━━━━━ Data listing ━━━━━

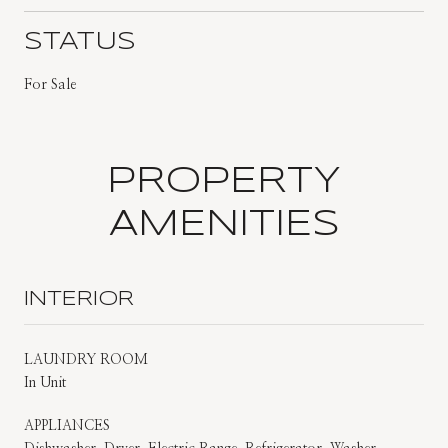
STATUS
For Sale
PROPERTY
AMENITIES
INTERIOR
LAUNDRY ROOM
In Unit
APPLIANCES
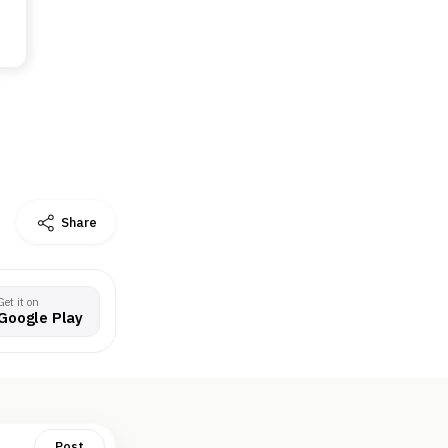
Share
Get it on
Google Play
Post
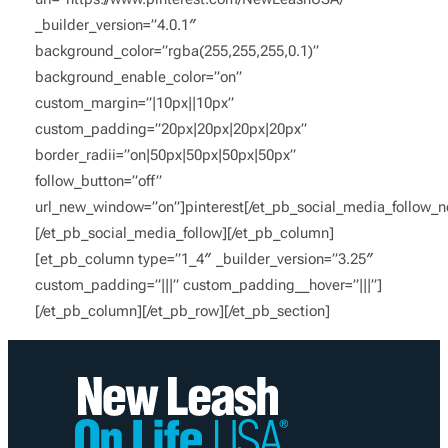
_builder_version=”4.0.1″
background_color=”rgba(255,255,255,0.1)”
background_enable_color=”on”
custom_margin=”|10px||10px”
custom_padding=”20px|20px|20px|20px”
border_radii=”on|50px|50px|50px|50px”
follow_button=”off”
url_new_window=”on”]pinterest[/et_pb_social_media_follow_n
[/et_pb_social_media_follow][/et_pb_column]
[et_pb_column type=”1_4″ _builder_version=”3.25″
custom_padding=”|||” custom_padding__hover=”|||”]
[/et_pb_column][/et_pb_row][/et_pb_section]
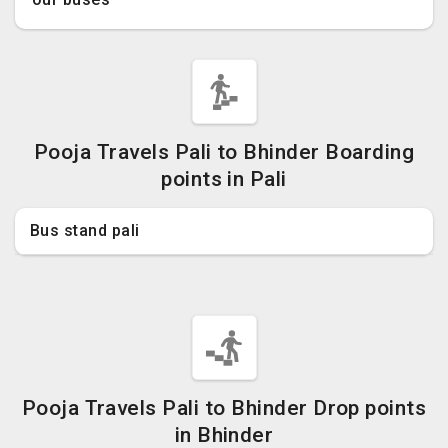
Pooja Travels Pali to Bhinder Boarding
points in Pali
Bus stand pali
Pooja Travels Pali to Bhinder Drop points
in Bhinder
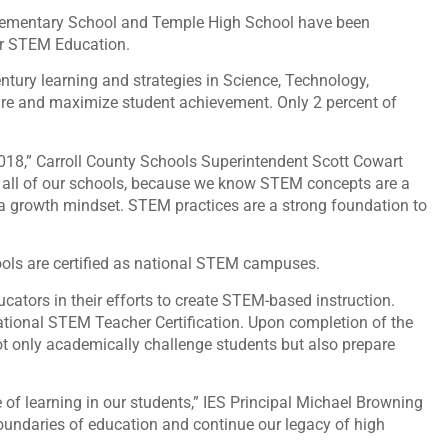
Elementary School and Temple High School have been
for STEM Education.
ury learning and strategies in Science, Technology,
re and maximize student achievement. Only 2 percent of
2018,” Carroll County Schools Superintendent Scott Cowart
t all of our schools, because we know STEM concepts are a
 a growth mindset. STEM practices are a strong foundation to
hools are certified as national STEM campuses.
ators in their efforts to create STEM-based instruction.
ational STEM Teacher Certification. Upon completion of the
not only academically challenge students but also prepare
 of learning in our students,” IES Principal Michael Browning
boundaries of education and continue our legacy of high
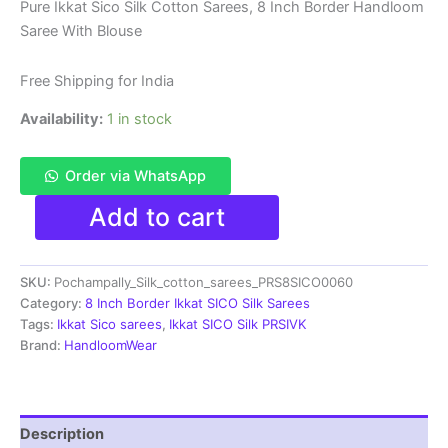
price
price
Pure Ikkat Sico Silk Cotton Sarees, 8 Inch Border Handloom
Saree With Blouse
was:
is:
₹8,999.00.
₹4,699.00.
Free Shipping for India
Availability:
1 in stock
Order via WhatsApp
Pure
Add to cart
Ikkat
Sico
Silk
SKU:
Pochampally_Silk_cotton_sarees_PRS8SICO0060
Cotton
Sarees,
Category:
8 Inch Border Ikkat SICO Silk Sarees
8
Tags:
Ikkat Sico sarees
,
Ikkat SICO Silk PRSIVK
Inch
Brand:
HandloomWear
Border
Handloom
Saree
With
Description
Blouse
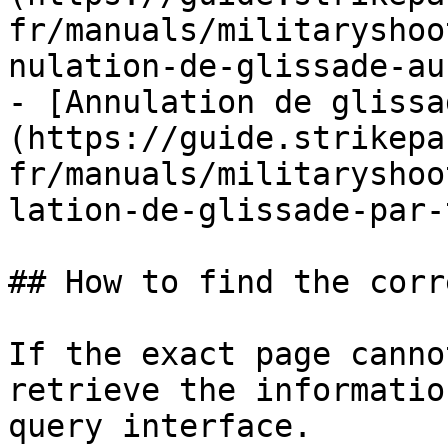
fr/manuals/militaryshoo
nulation-de-glissade-au
- [Annulation de glissa
(https://guide.strikepa
fr/manuals/militaryshoo
lation-de-glissade-par-
## How to find the corr
If the exact page canno
retrieve the informatio
query interface.
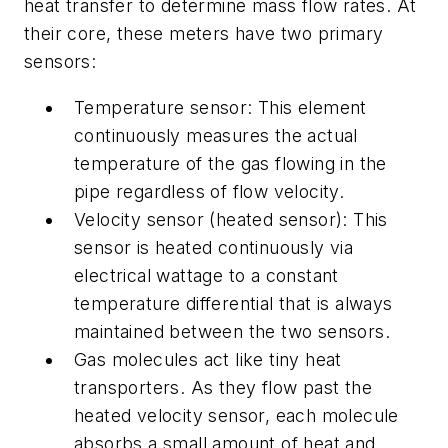
heat transfer to determine mass flow rates. At
their core, these meters have two primary
sensors:
Temperature sensor: This element
continuously measures the actual
temperature of the gas flowing in the
pipe regardless of flow velocity.
Velocity sensor (heated sensor): This
sensor is heated continuously via
electrical wattage to a constant
temperature differential that is always
maintained between the two sensors.
Gas molecules act like tiny heat
transporters. As they flow past the
heated velocity sensor, each molecule
absorbs a small amount of heat and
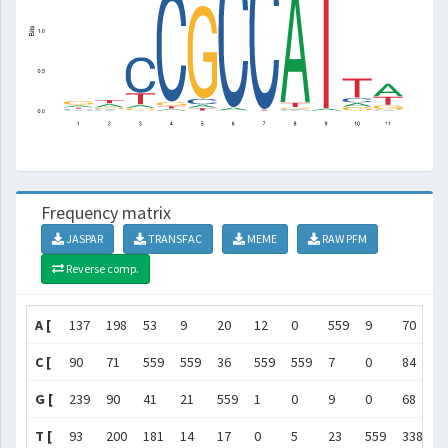
Frequency matrix
JASPAR
TRANSFAC
MEME
RAW PFM
Reverse comp.
A [
137
198
53
9
20
12
0
559
9
70
3
C [
90
71
559
559
36
559
559
7
0
84
3
G [
239
90
41
21
559
1
0
9
0
68
1
T [
93
200
181
14
17
0
5
23
559
338
2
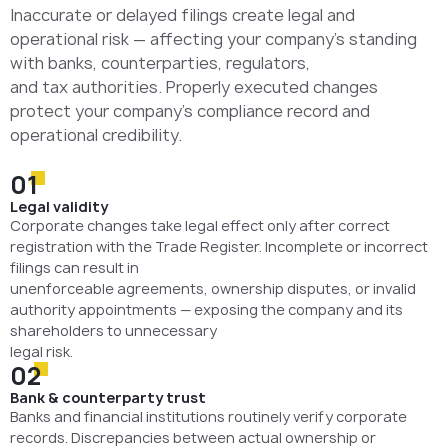
Inaccurate or delayed filings create legal and
operational risk — affecting your company’s standing
with banks, counterparties, regulators,
and tax authorities. Properly executed changes
protect your company’s compliance record and
operational credibility.
01
Legal validity
Corporate changes take legal effect only after correct
registration with the Trade Register. Incomplete or incorrect
filings can result in
unenforceable agreements, ownership disputes, or invalid
authority appointments — exposing the company and its
shareholders to unnecessary
legal risk.
02
Bank & counterparty trust
Banks and financial institutions routinely verify corporate
records. Discrepancies between actual ownership or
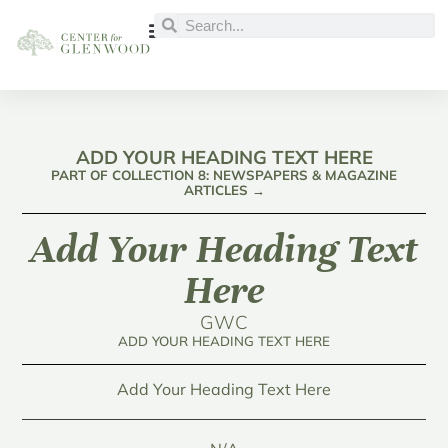
ADD YOUR HEADING TEXT HERE
PART OF COLLECTION 8: NEWSPAPERS & MAGAZINE
ARTICLES →
Add Your Heading Text
Here
GWC
ADD YOUR HEADING TEXT HERE
Add Your Heading Text Here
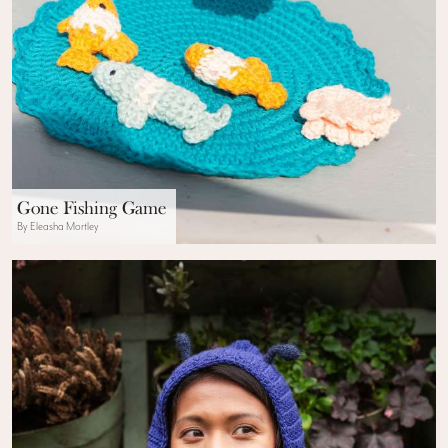
Gone Fishing Game
By Eleasha Mortley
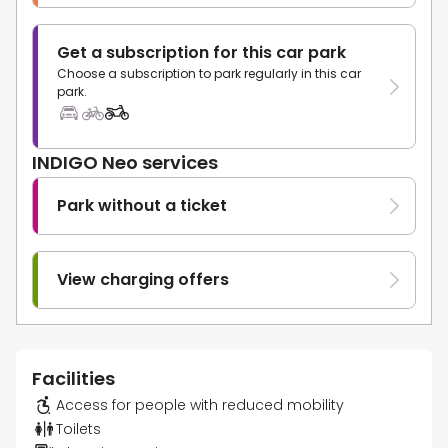
Get a subscription for this car park
Choose a subscription to park regularly in this car
park.
INDIGO Neo services
Park without a ticket
View charging offers
Facilities
Access for people with reduced mobility
Toilets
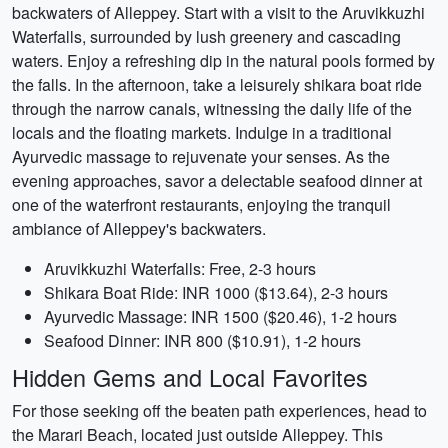
backwaters of Alleppey. Start with a visit to the Aruvikkuzhi
Waterfalls, surrounded by lush greenery and cascading
waters. Enjoy a refreshing dip in the natural pools formed by
the falls. In the afternoon, take a leisurely shikara boat ride
through the narrow canals, witnessing the daily life of the
locals and the floating markets. Indulge in a traditional
Ayurvedic massage to rejuvenate your senses. As the
evening approaches, savor a delectable seafood dinner at
one of the waterfront restaurants, enjoying the tranquil
ambiance of Alleppey's backwaters.
Aruvikkuzhi Waterfalls: Free, 2-3 hours
Shikara Boat Ride: INR 1000 ($13.64), 2-3 hours
Ayurvedic Massage: INR 1500 ($20.46), 1-2 hours
Seafood Dinner: INR 800 ($10.91), 1-2 hours
Hidden Gems and Local Favorites
For those seeking off the beaten path experiences, head to
the Marari Beach, located just outside Alleppey. This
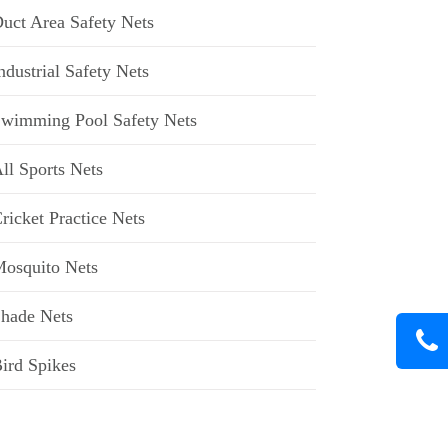
uct Area Safety Nets
ndustrial Safety Nets
wimming Pool Safety Nets
ll Sports Nets
ricket Practice Nets
osquito Nets
hade Nets
ird Spikes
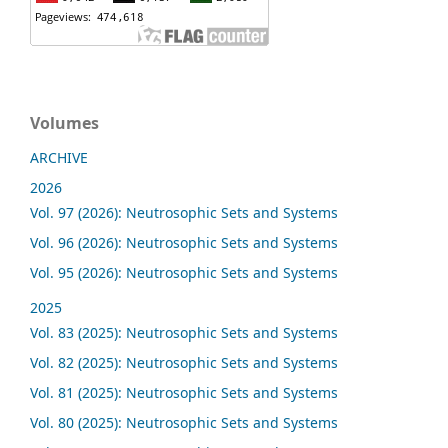
Volumes
ARCHIVE
2026
Vol. 97 (2026): Neutrosophic Sets and Systems
Vol. 96 (2026): Neutrosophic Sets and Systems
Vol. 95 (2026): Neutrosophic Sets and Systems
2025
Vol. 83 (2025): Neutrosophic Sets and Systems
Vol. 82 (2025): Neutrosophic Sets and Systems
Vol. 81 (2025): Neutrosophic Sets and Systems
Vol. 80 (2025): Neutrosophic Sets and Systems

━━━━━

#### [Brief]
Up to and including the line containing "Superintendent Scott Cowart", repeat every line from the start of the data, but none of the pictures.

#### [Exercise answer]
STATUS
For Sale
PROPERTY
AMENITIES
INTERIOR
LAUNDRY ROOM
In Unit
APPLIANCES
Share
Get it on
Google Play
Post
_builder_version=”4.0.1″
background_color=”rgba(255,255,255,0.1)”
background_enable_color=”on”
custom_margin=”|10px||10px”
custom_padding=”20px|20px|20px|20px”
border_radii=”on|50px|50px|50px|50px”
follow_button=”off”
url_new_window=”on”]pinterest[/et_pb_social_media_follow_n
[/et_pb_social_media_follow][/et_pb_column]
[et_pb_column type=”1_4″ _builder_version=”3.25″
custom_padding=”|||” custom_padding__hover=”|||”]
[/et_pb_column][/et_pb_row][/et_pb_section]
Pooja Travels Pali to Bhinder Boarding
points in Pali
Bus stand pali
Pooja Travels Pali to Bhinder Drop points
in Bhinder
Elementary School and Temple High School have been
for STEM Education.
ury learning and strategies in Science, Technology,
re and maximize student achievement. Only 2 percent of
2018,” Carroll County Schools Superintendent Scott Cowart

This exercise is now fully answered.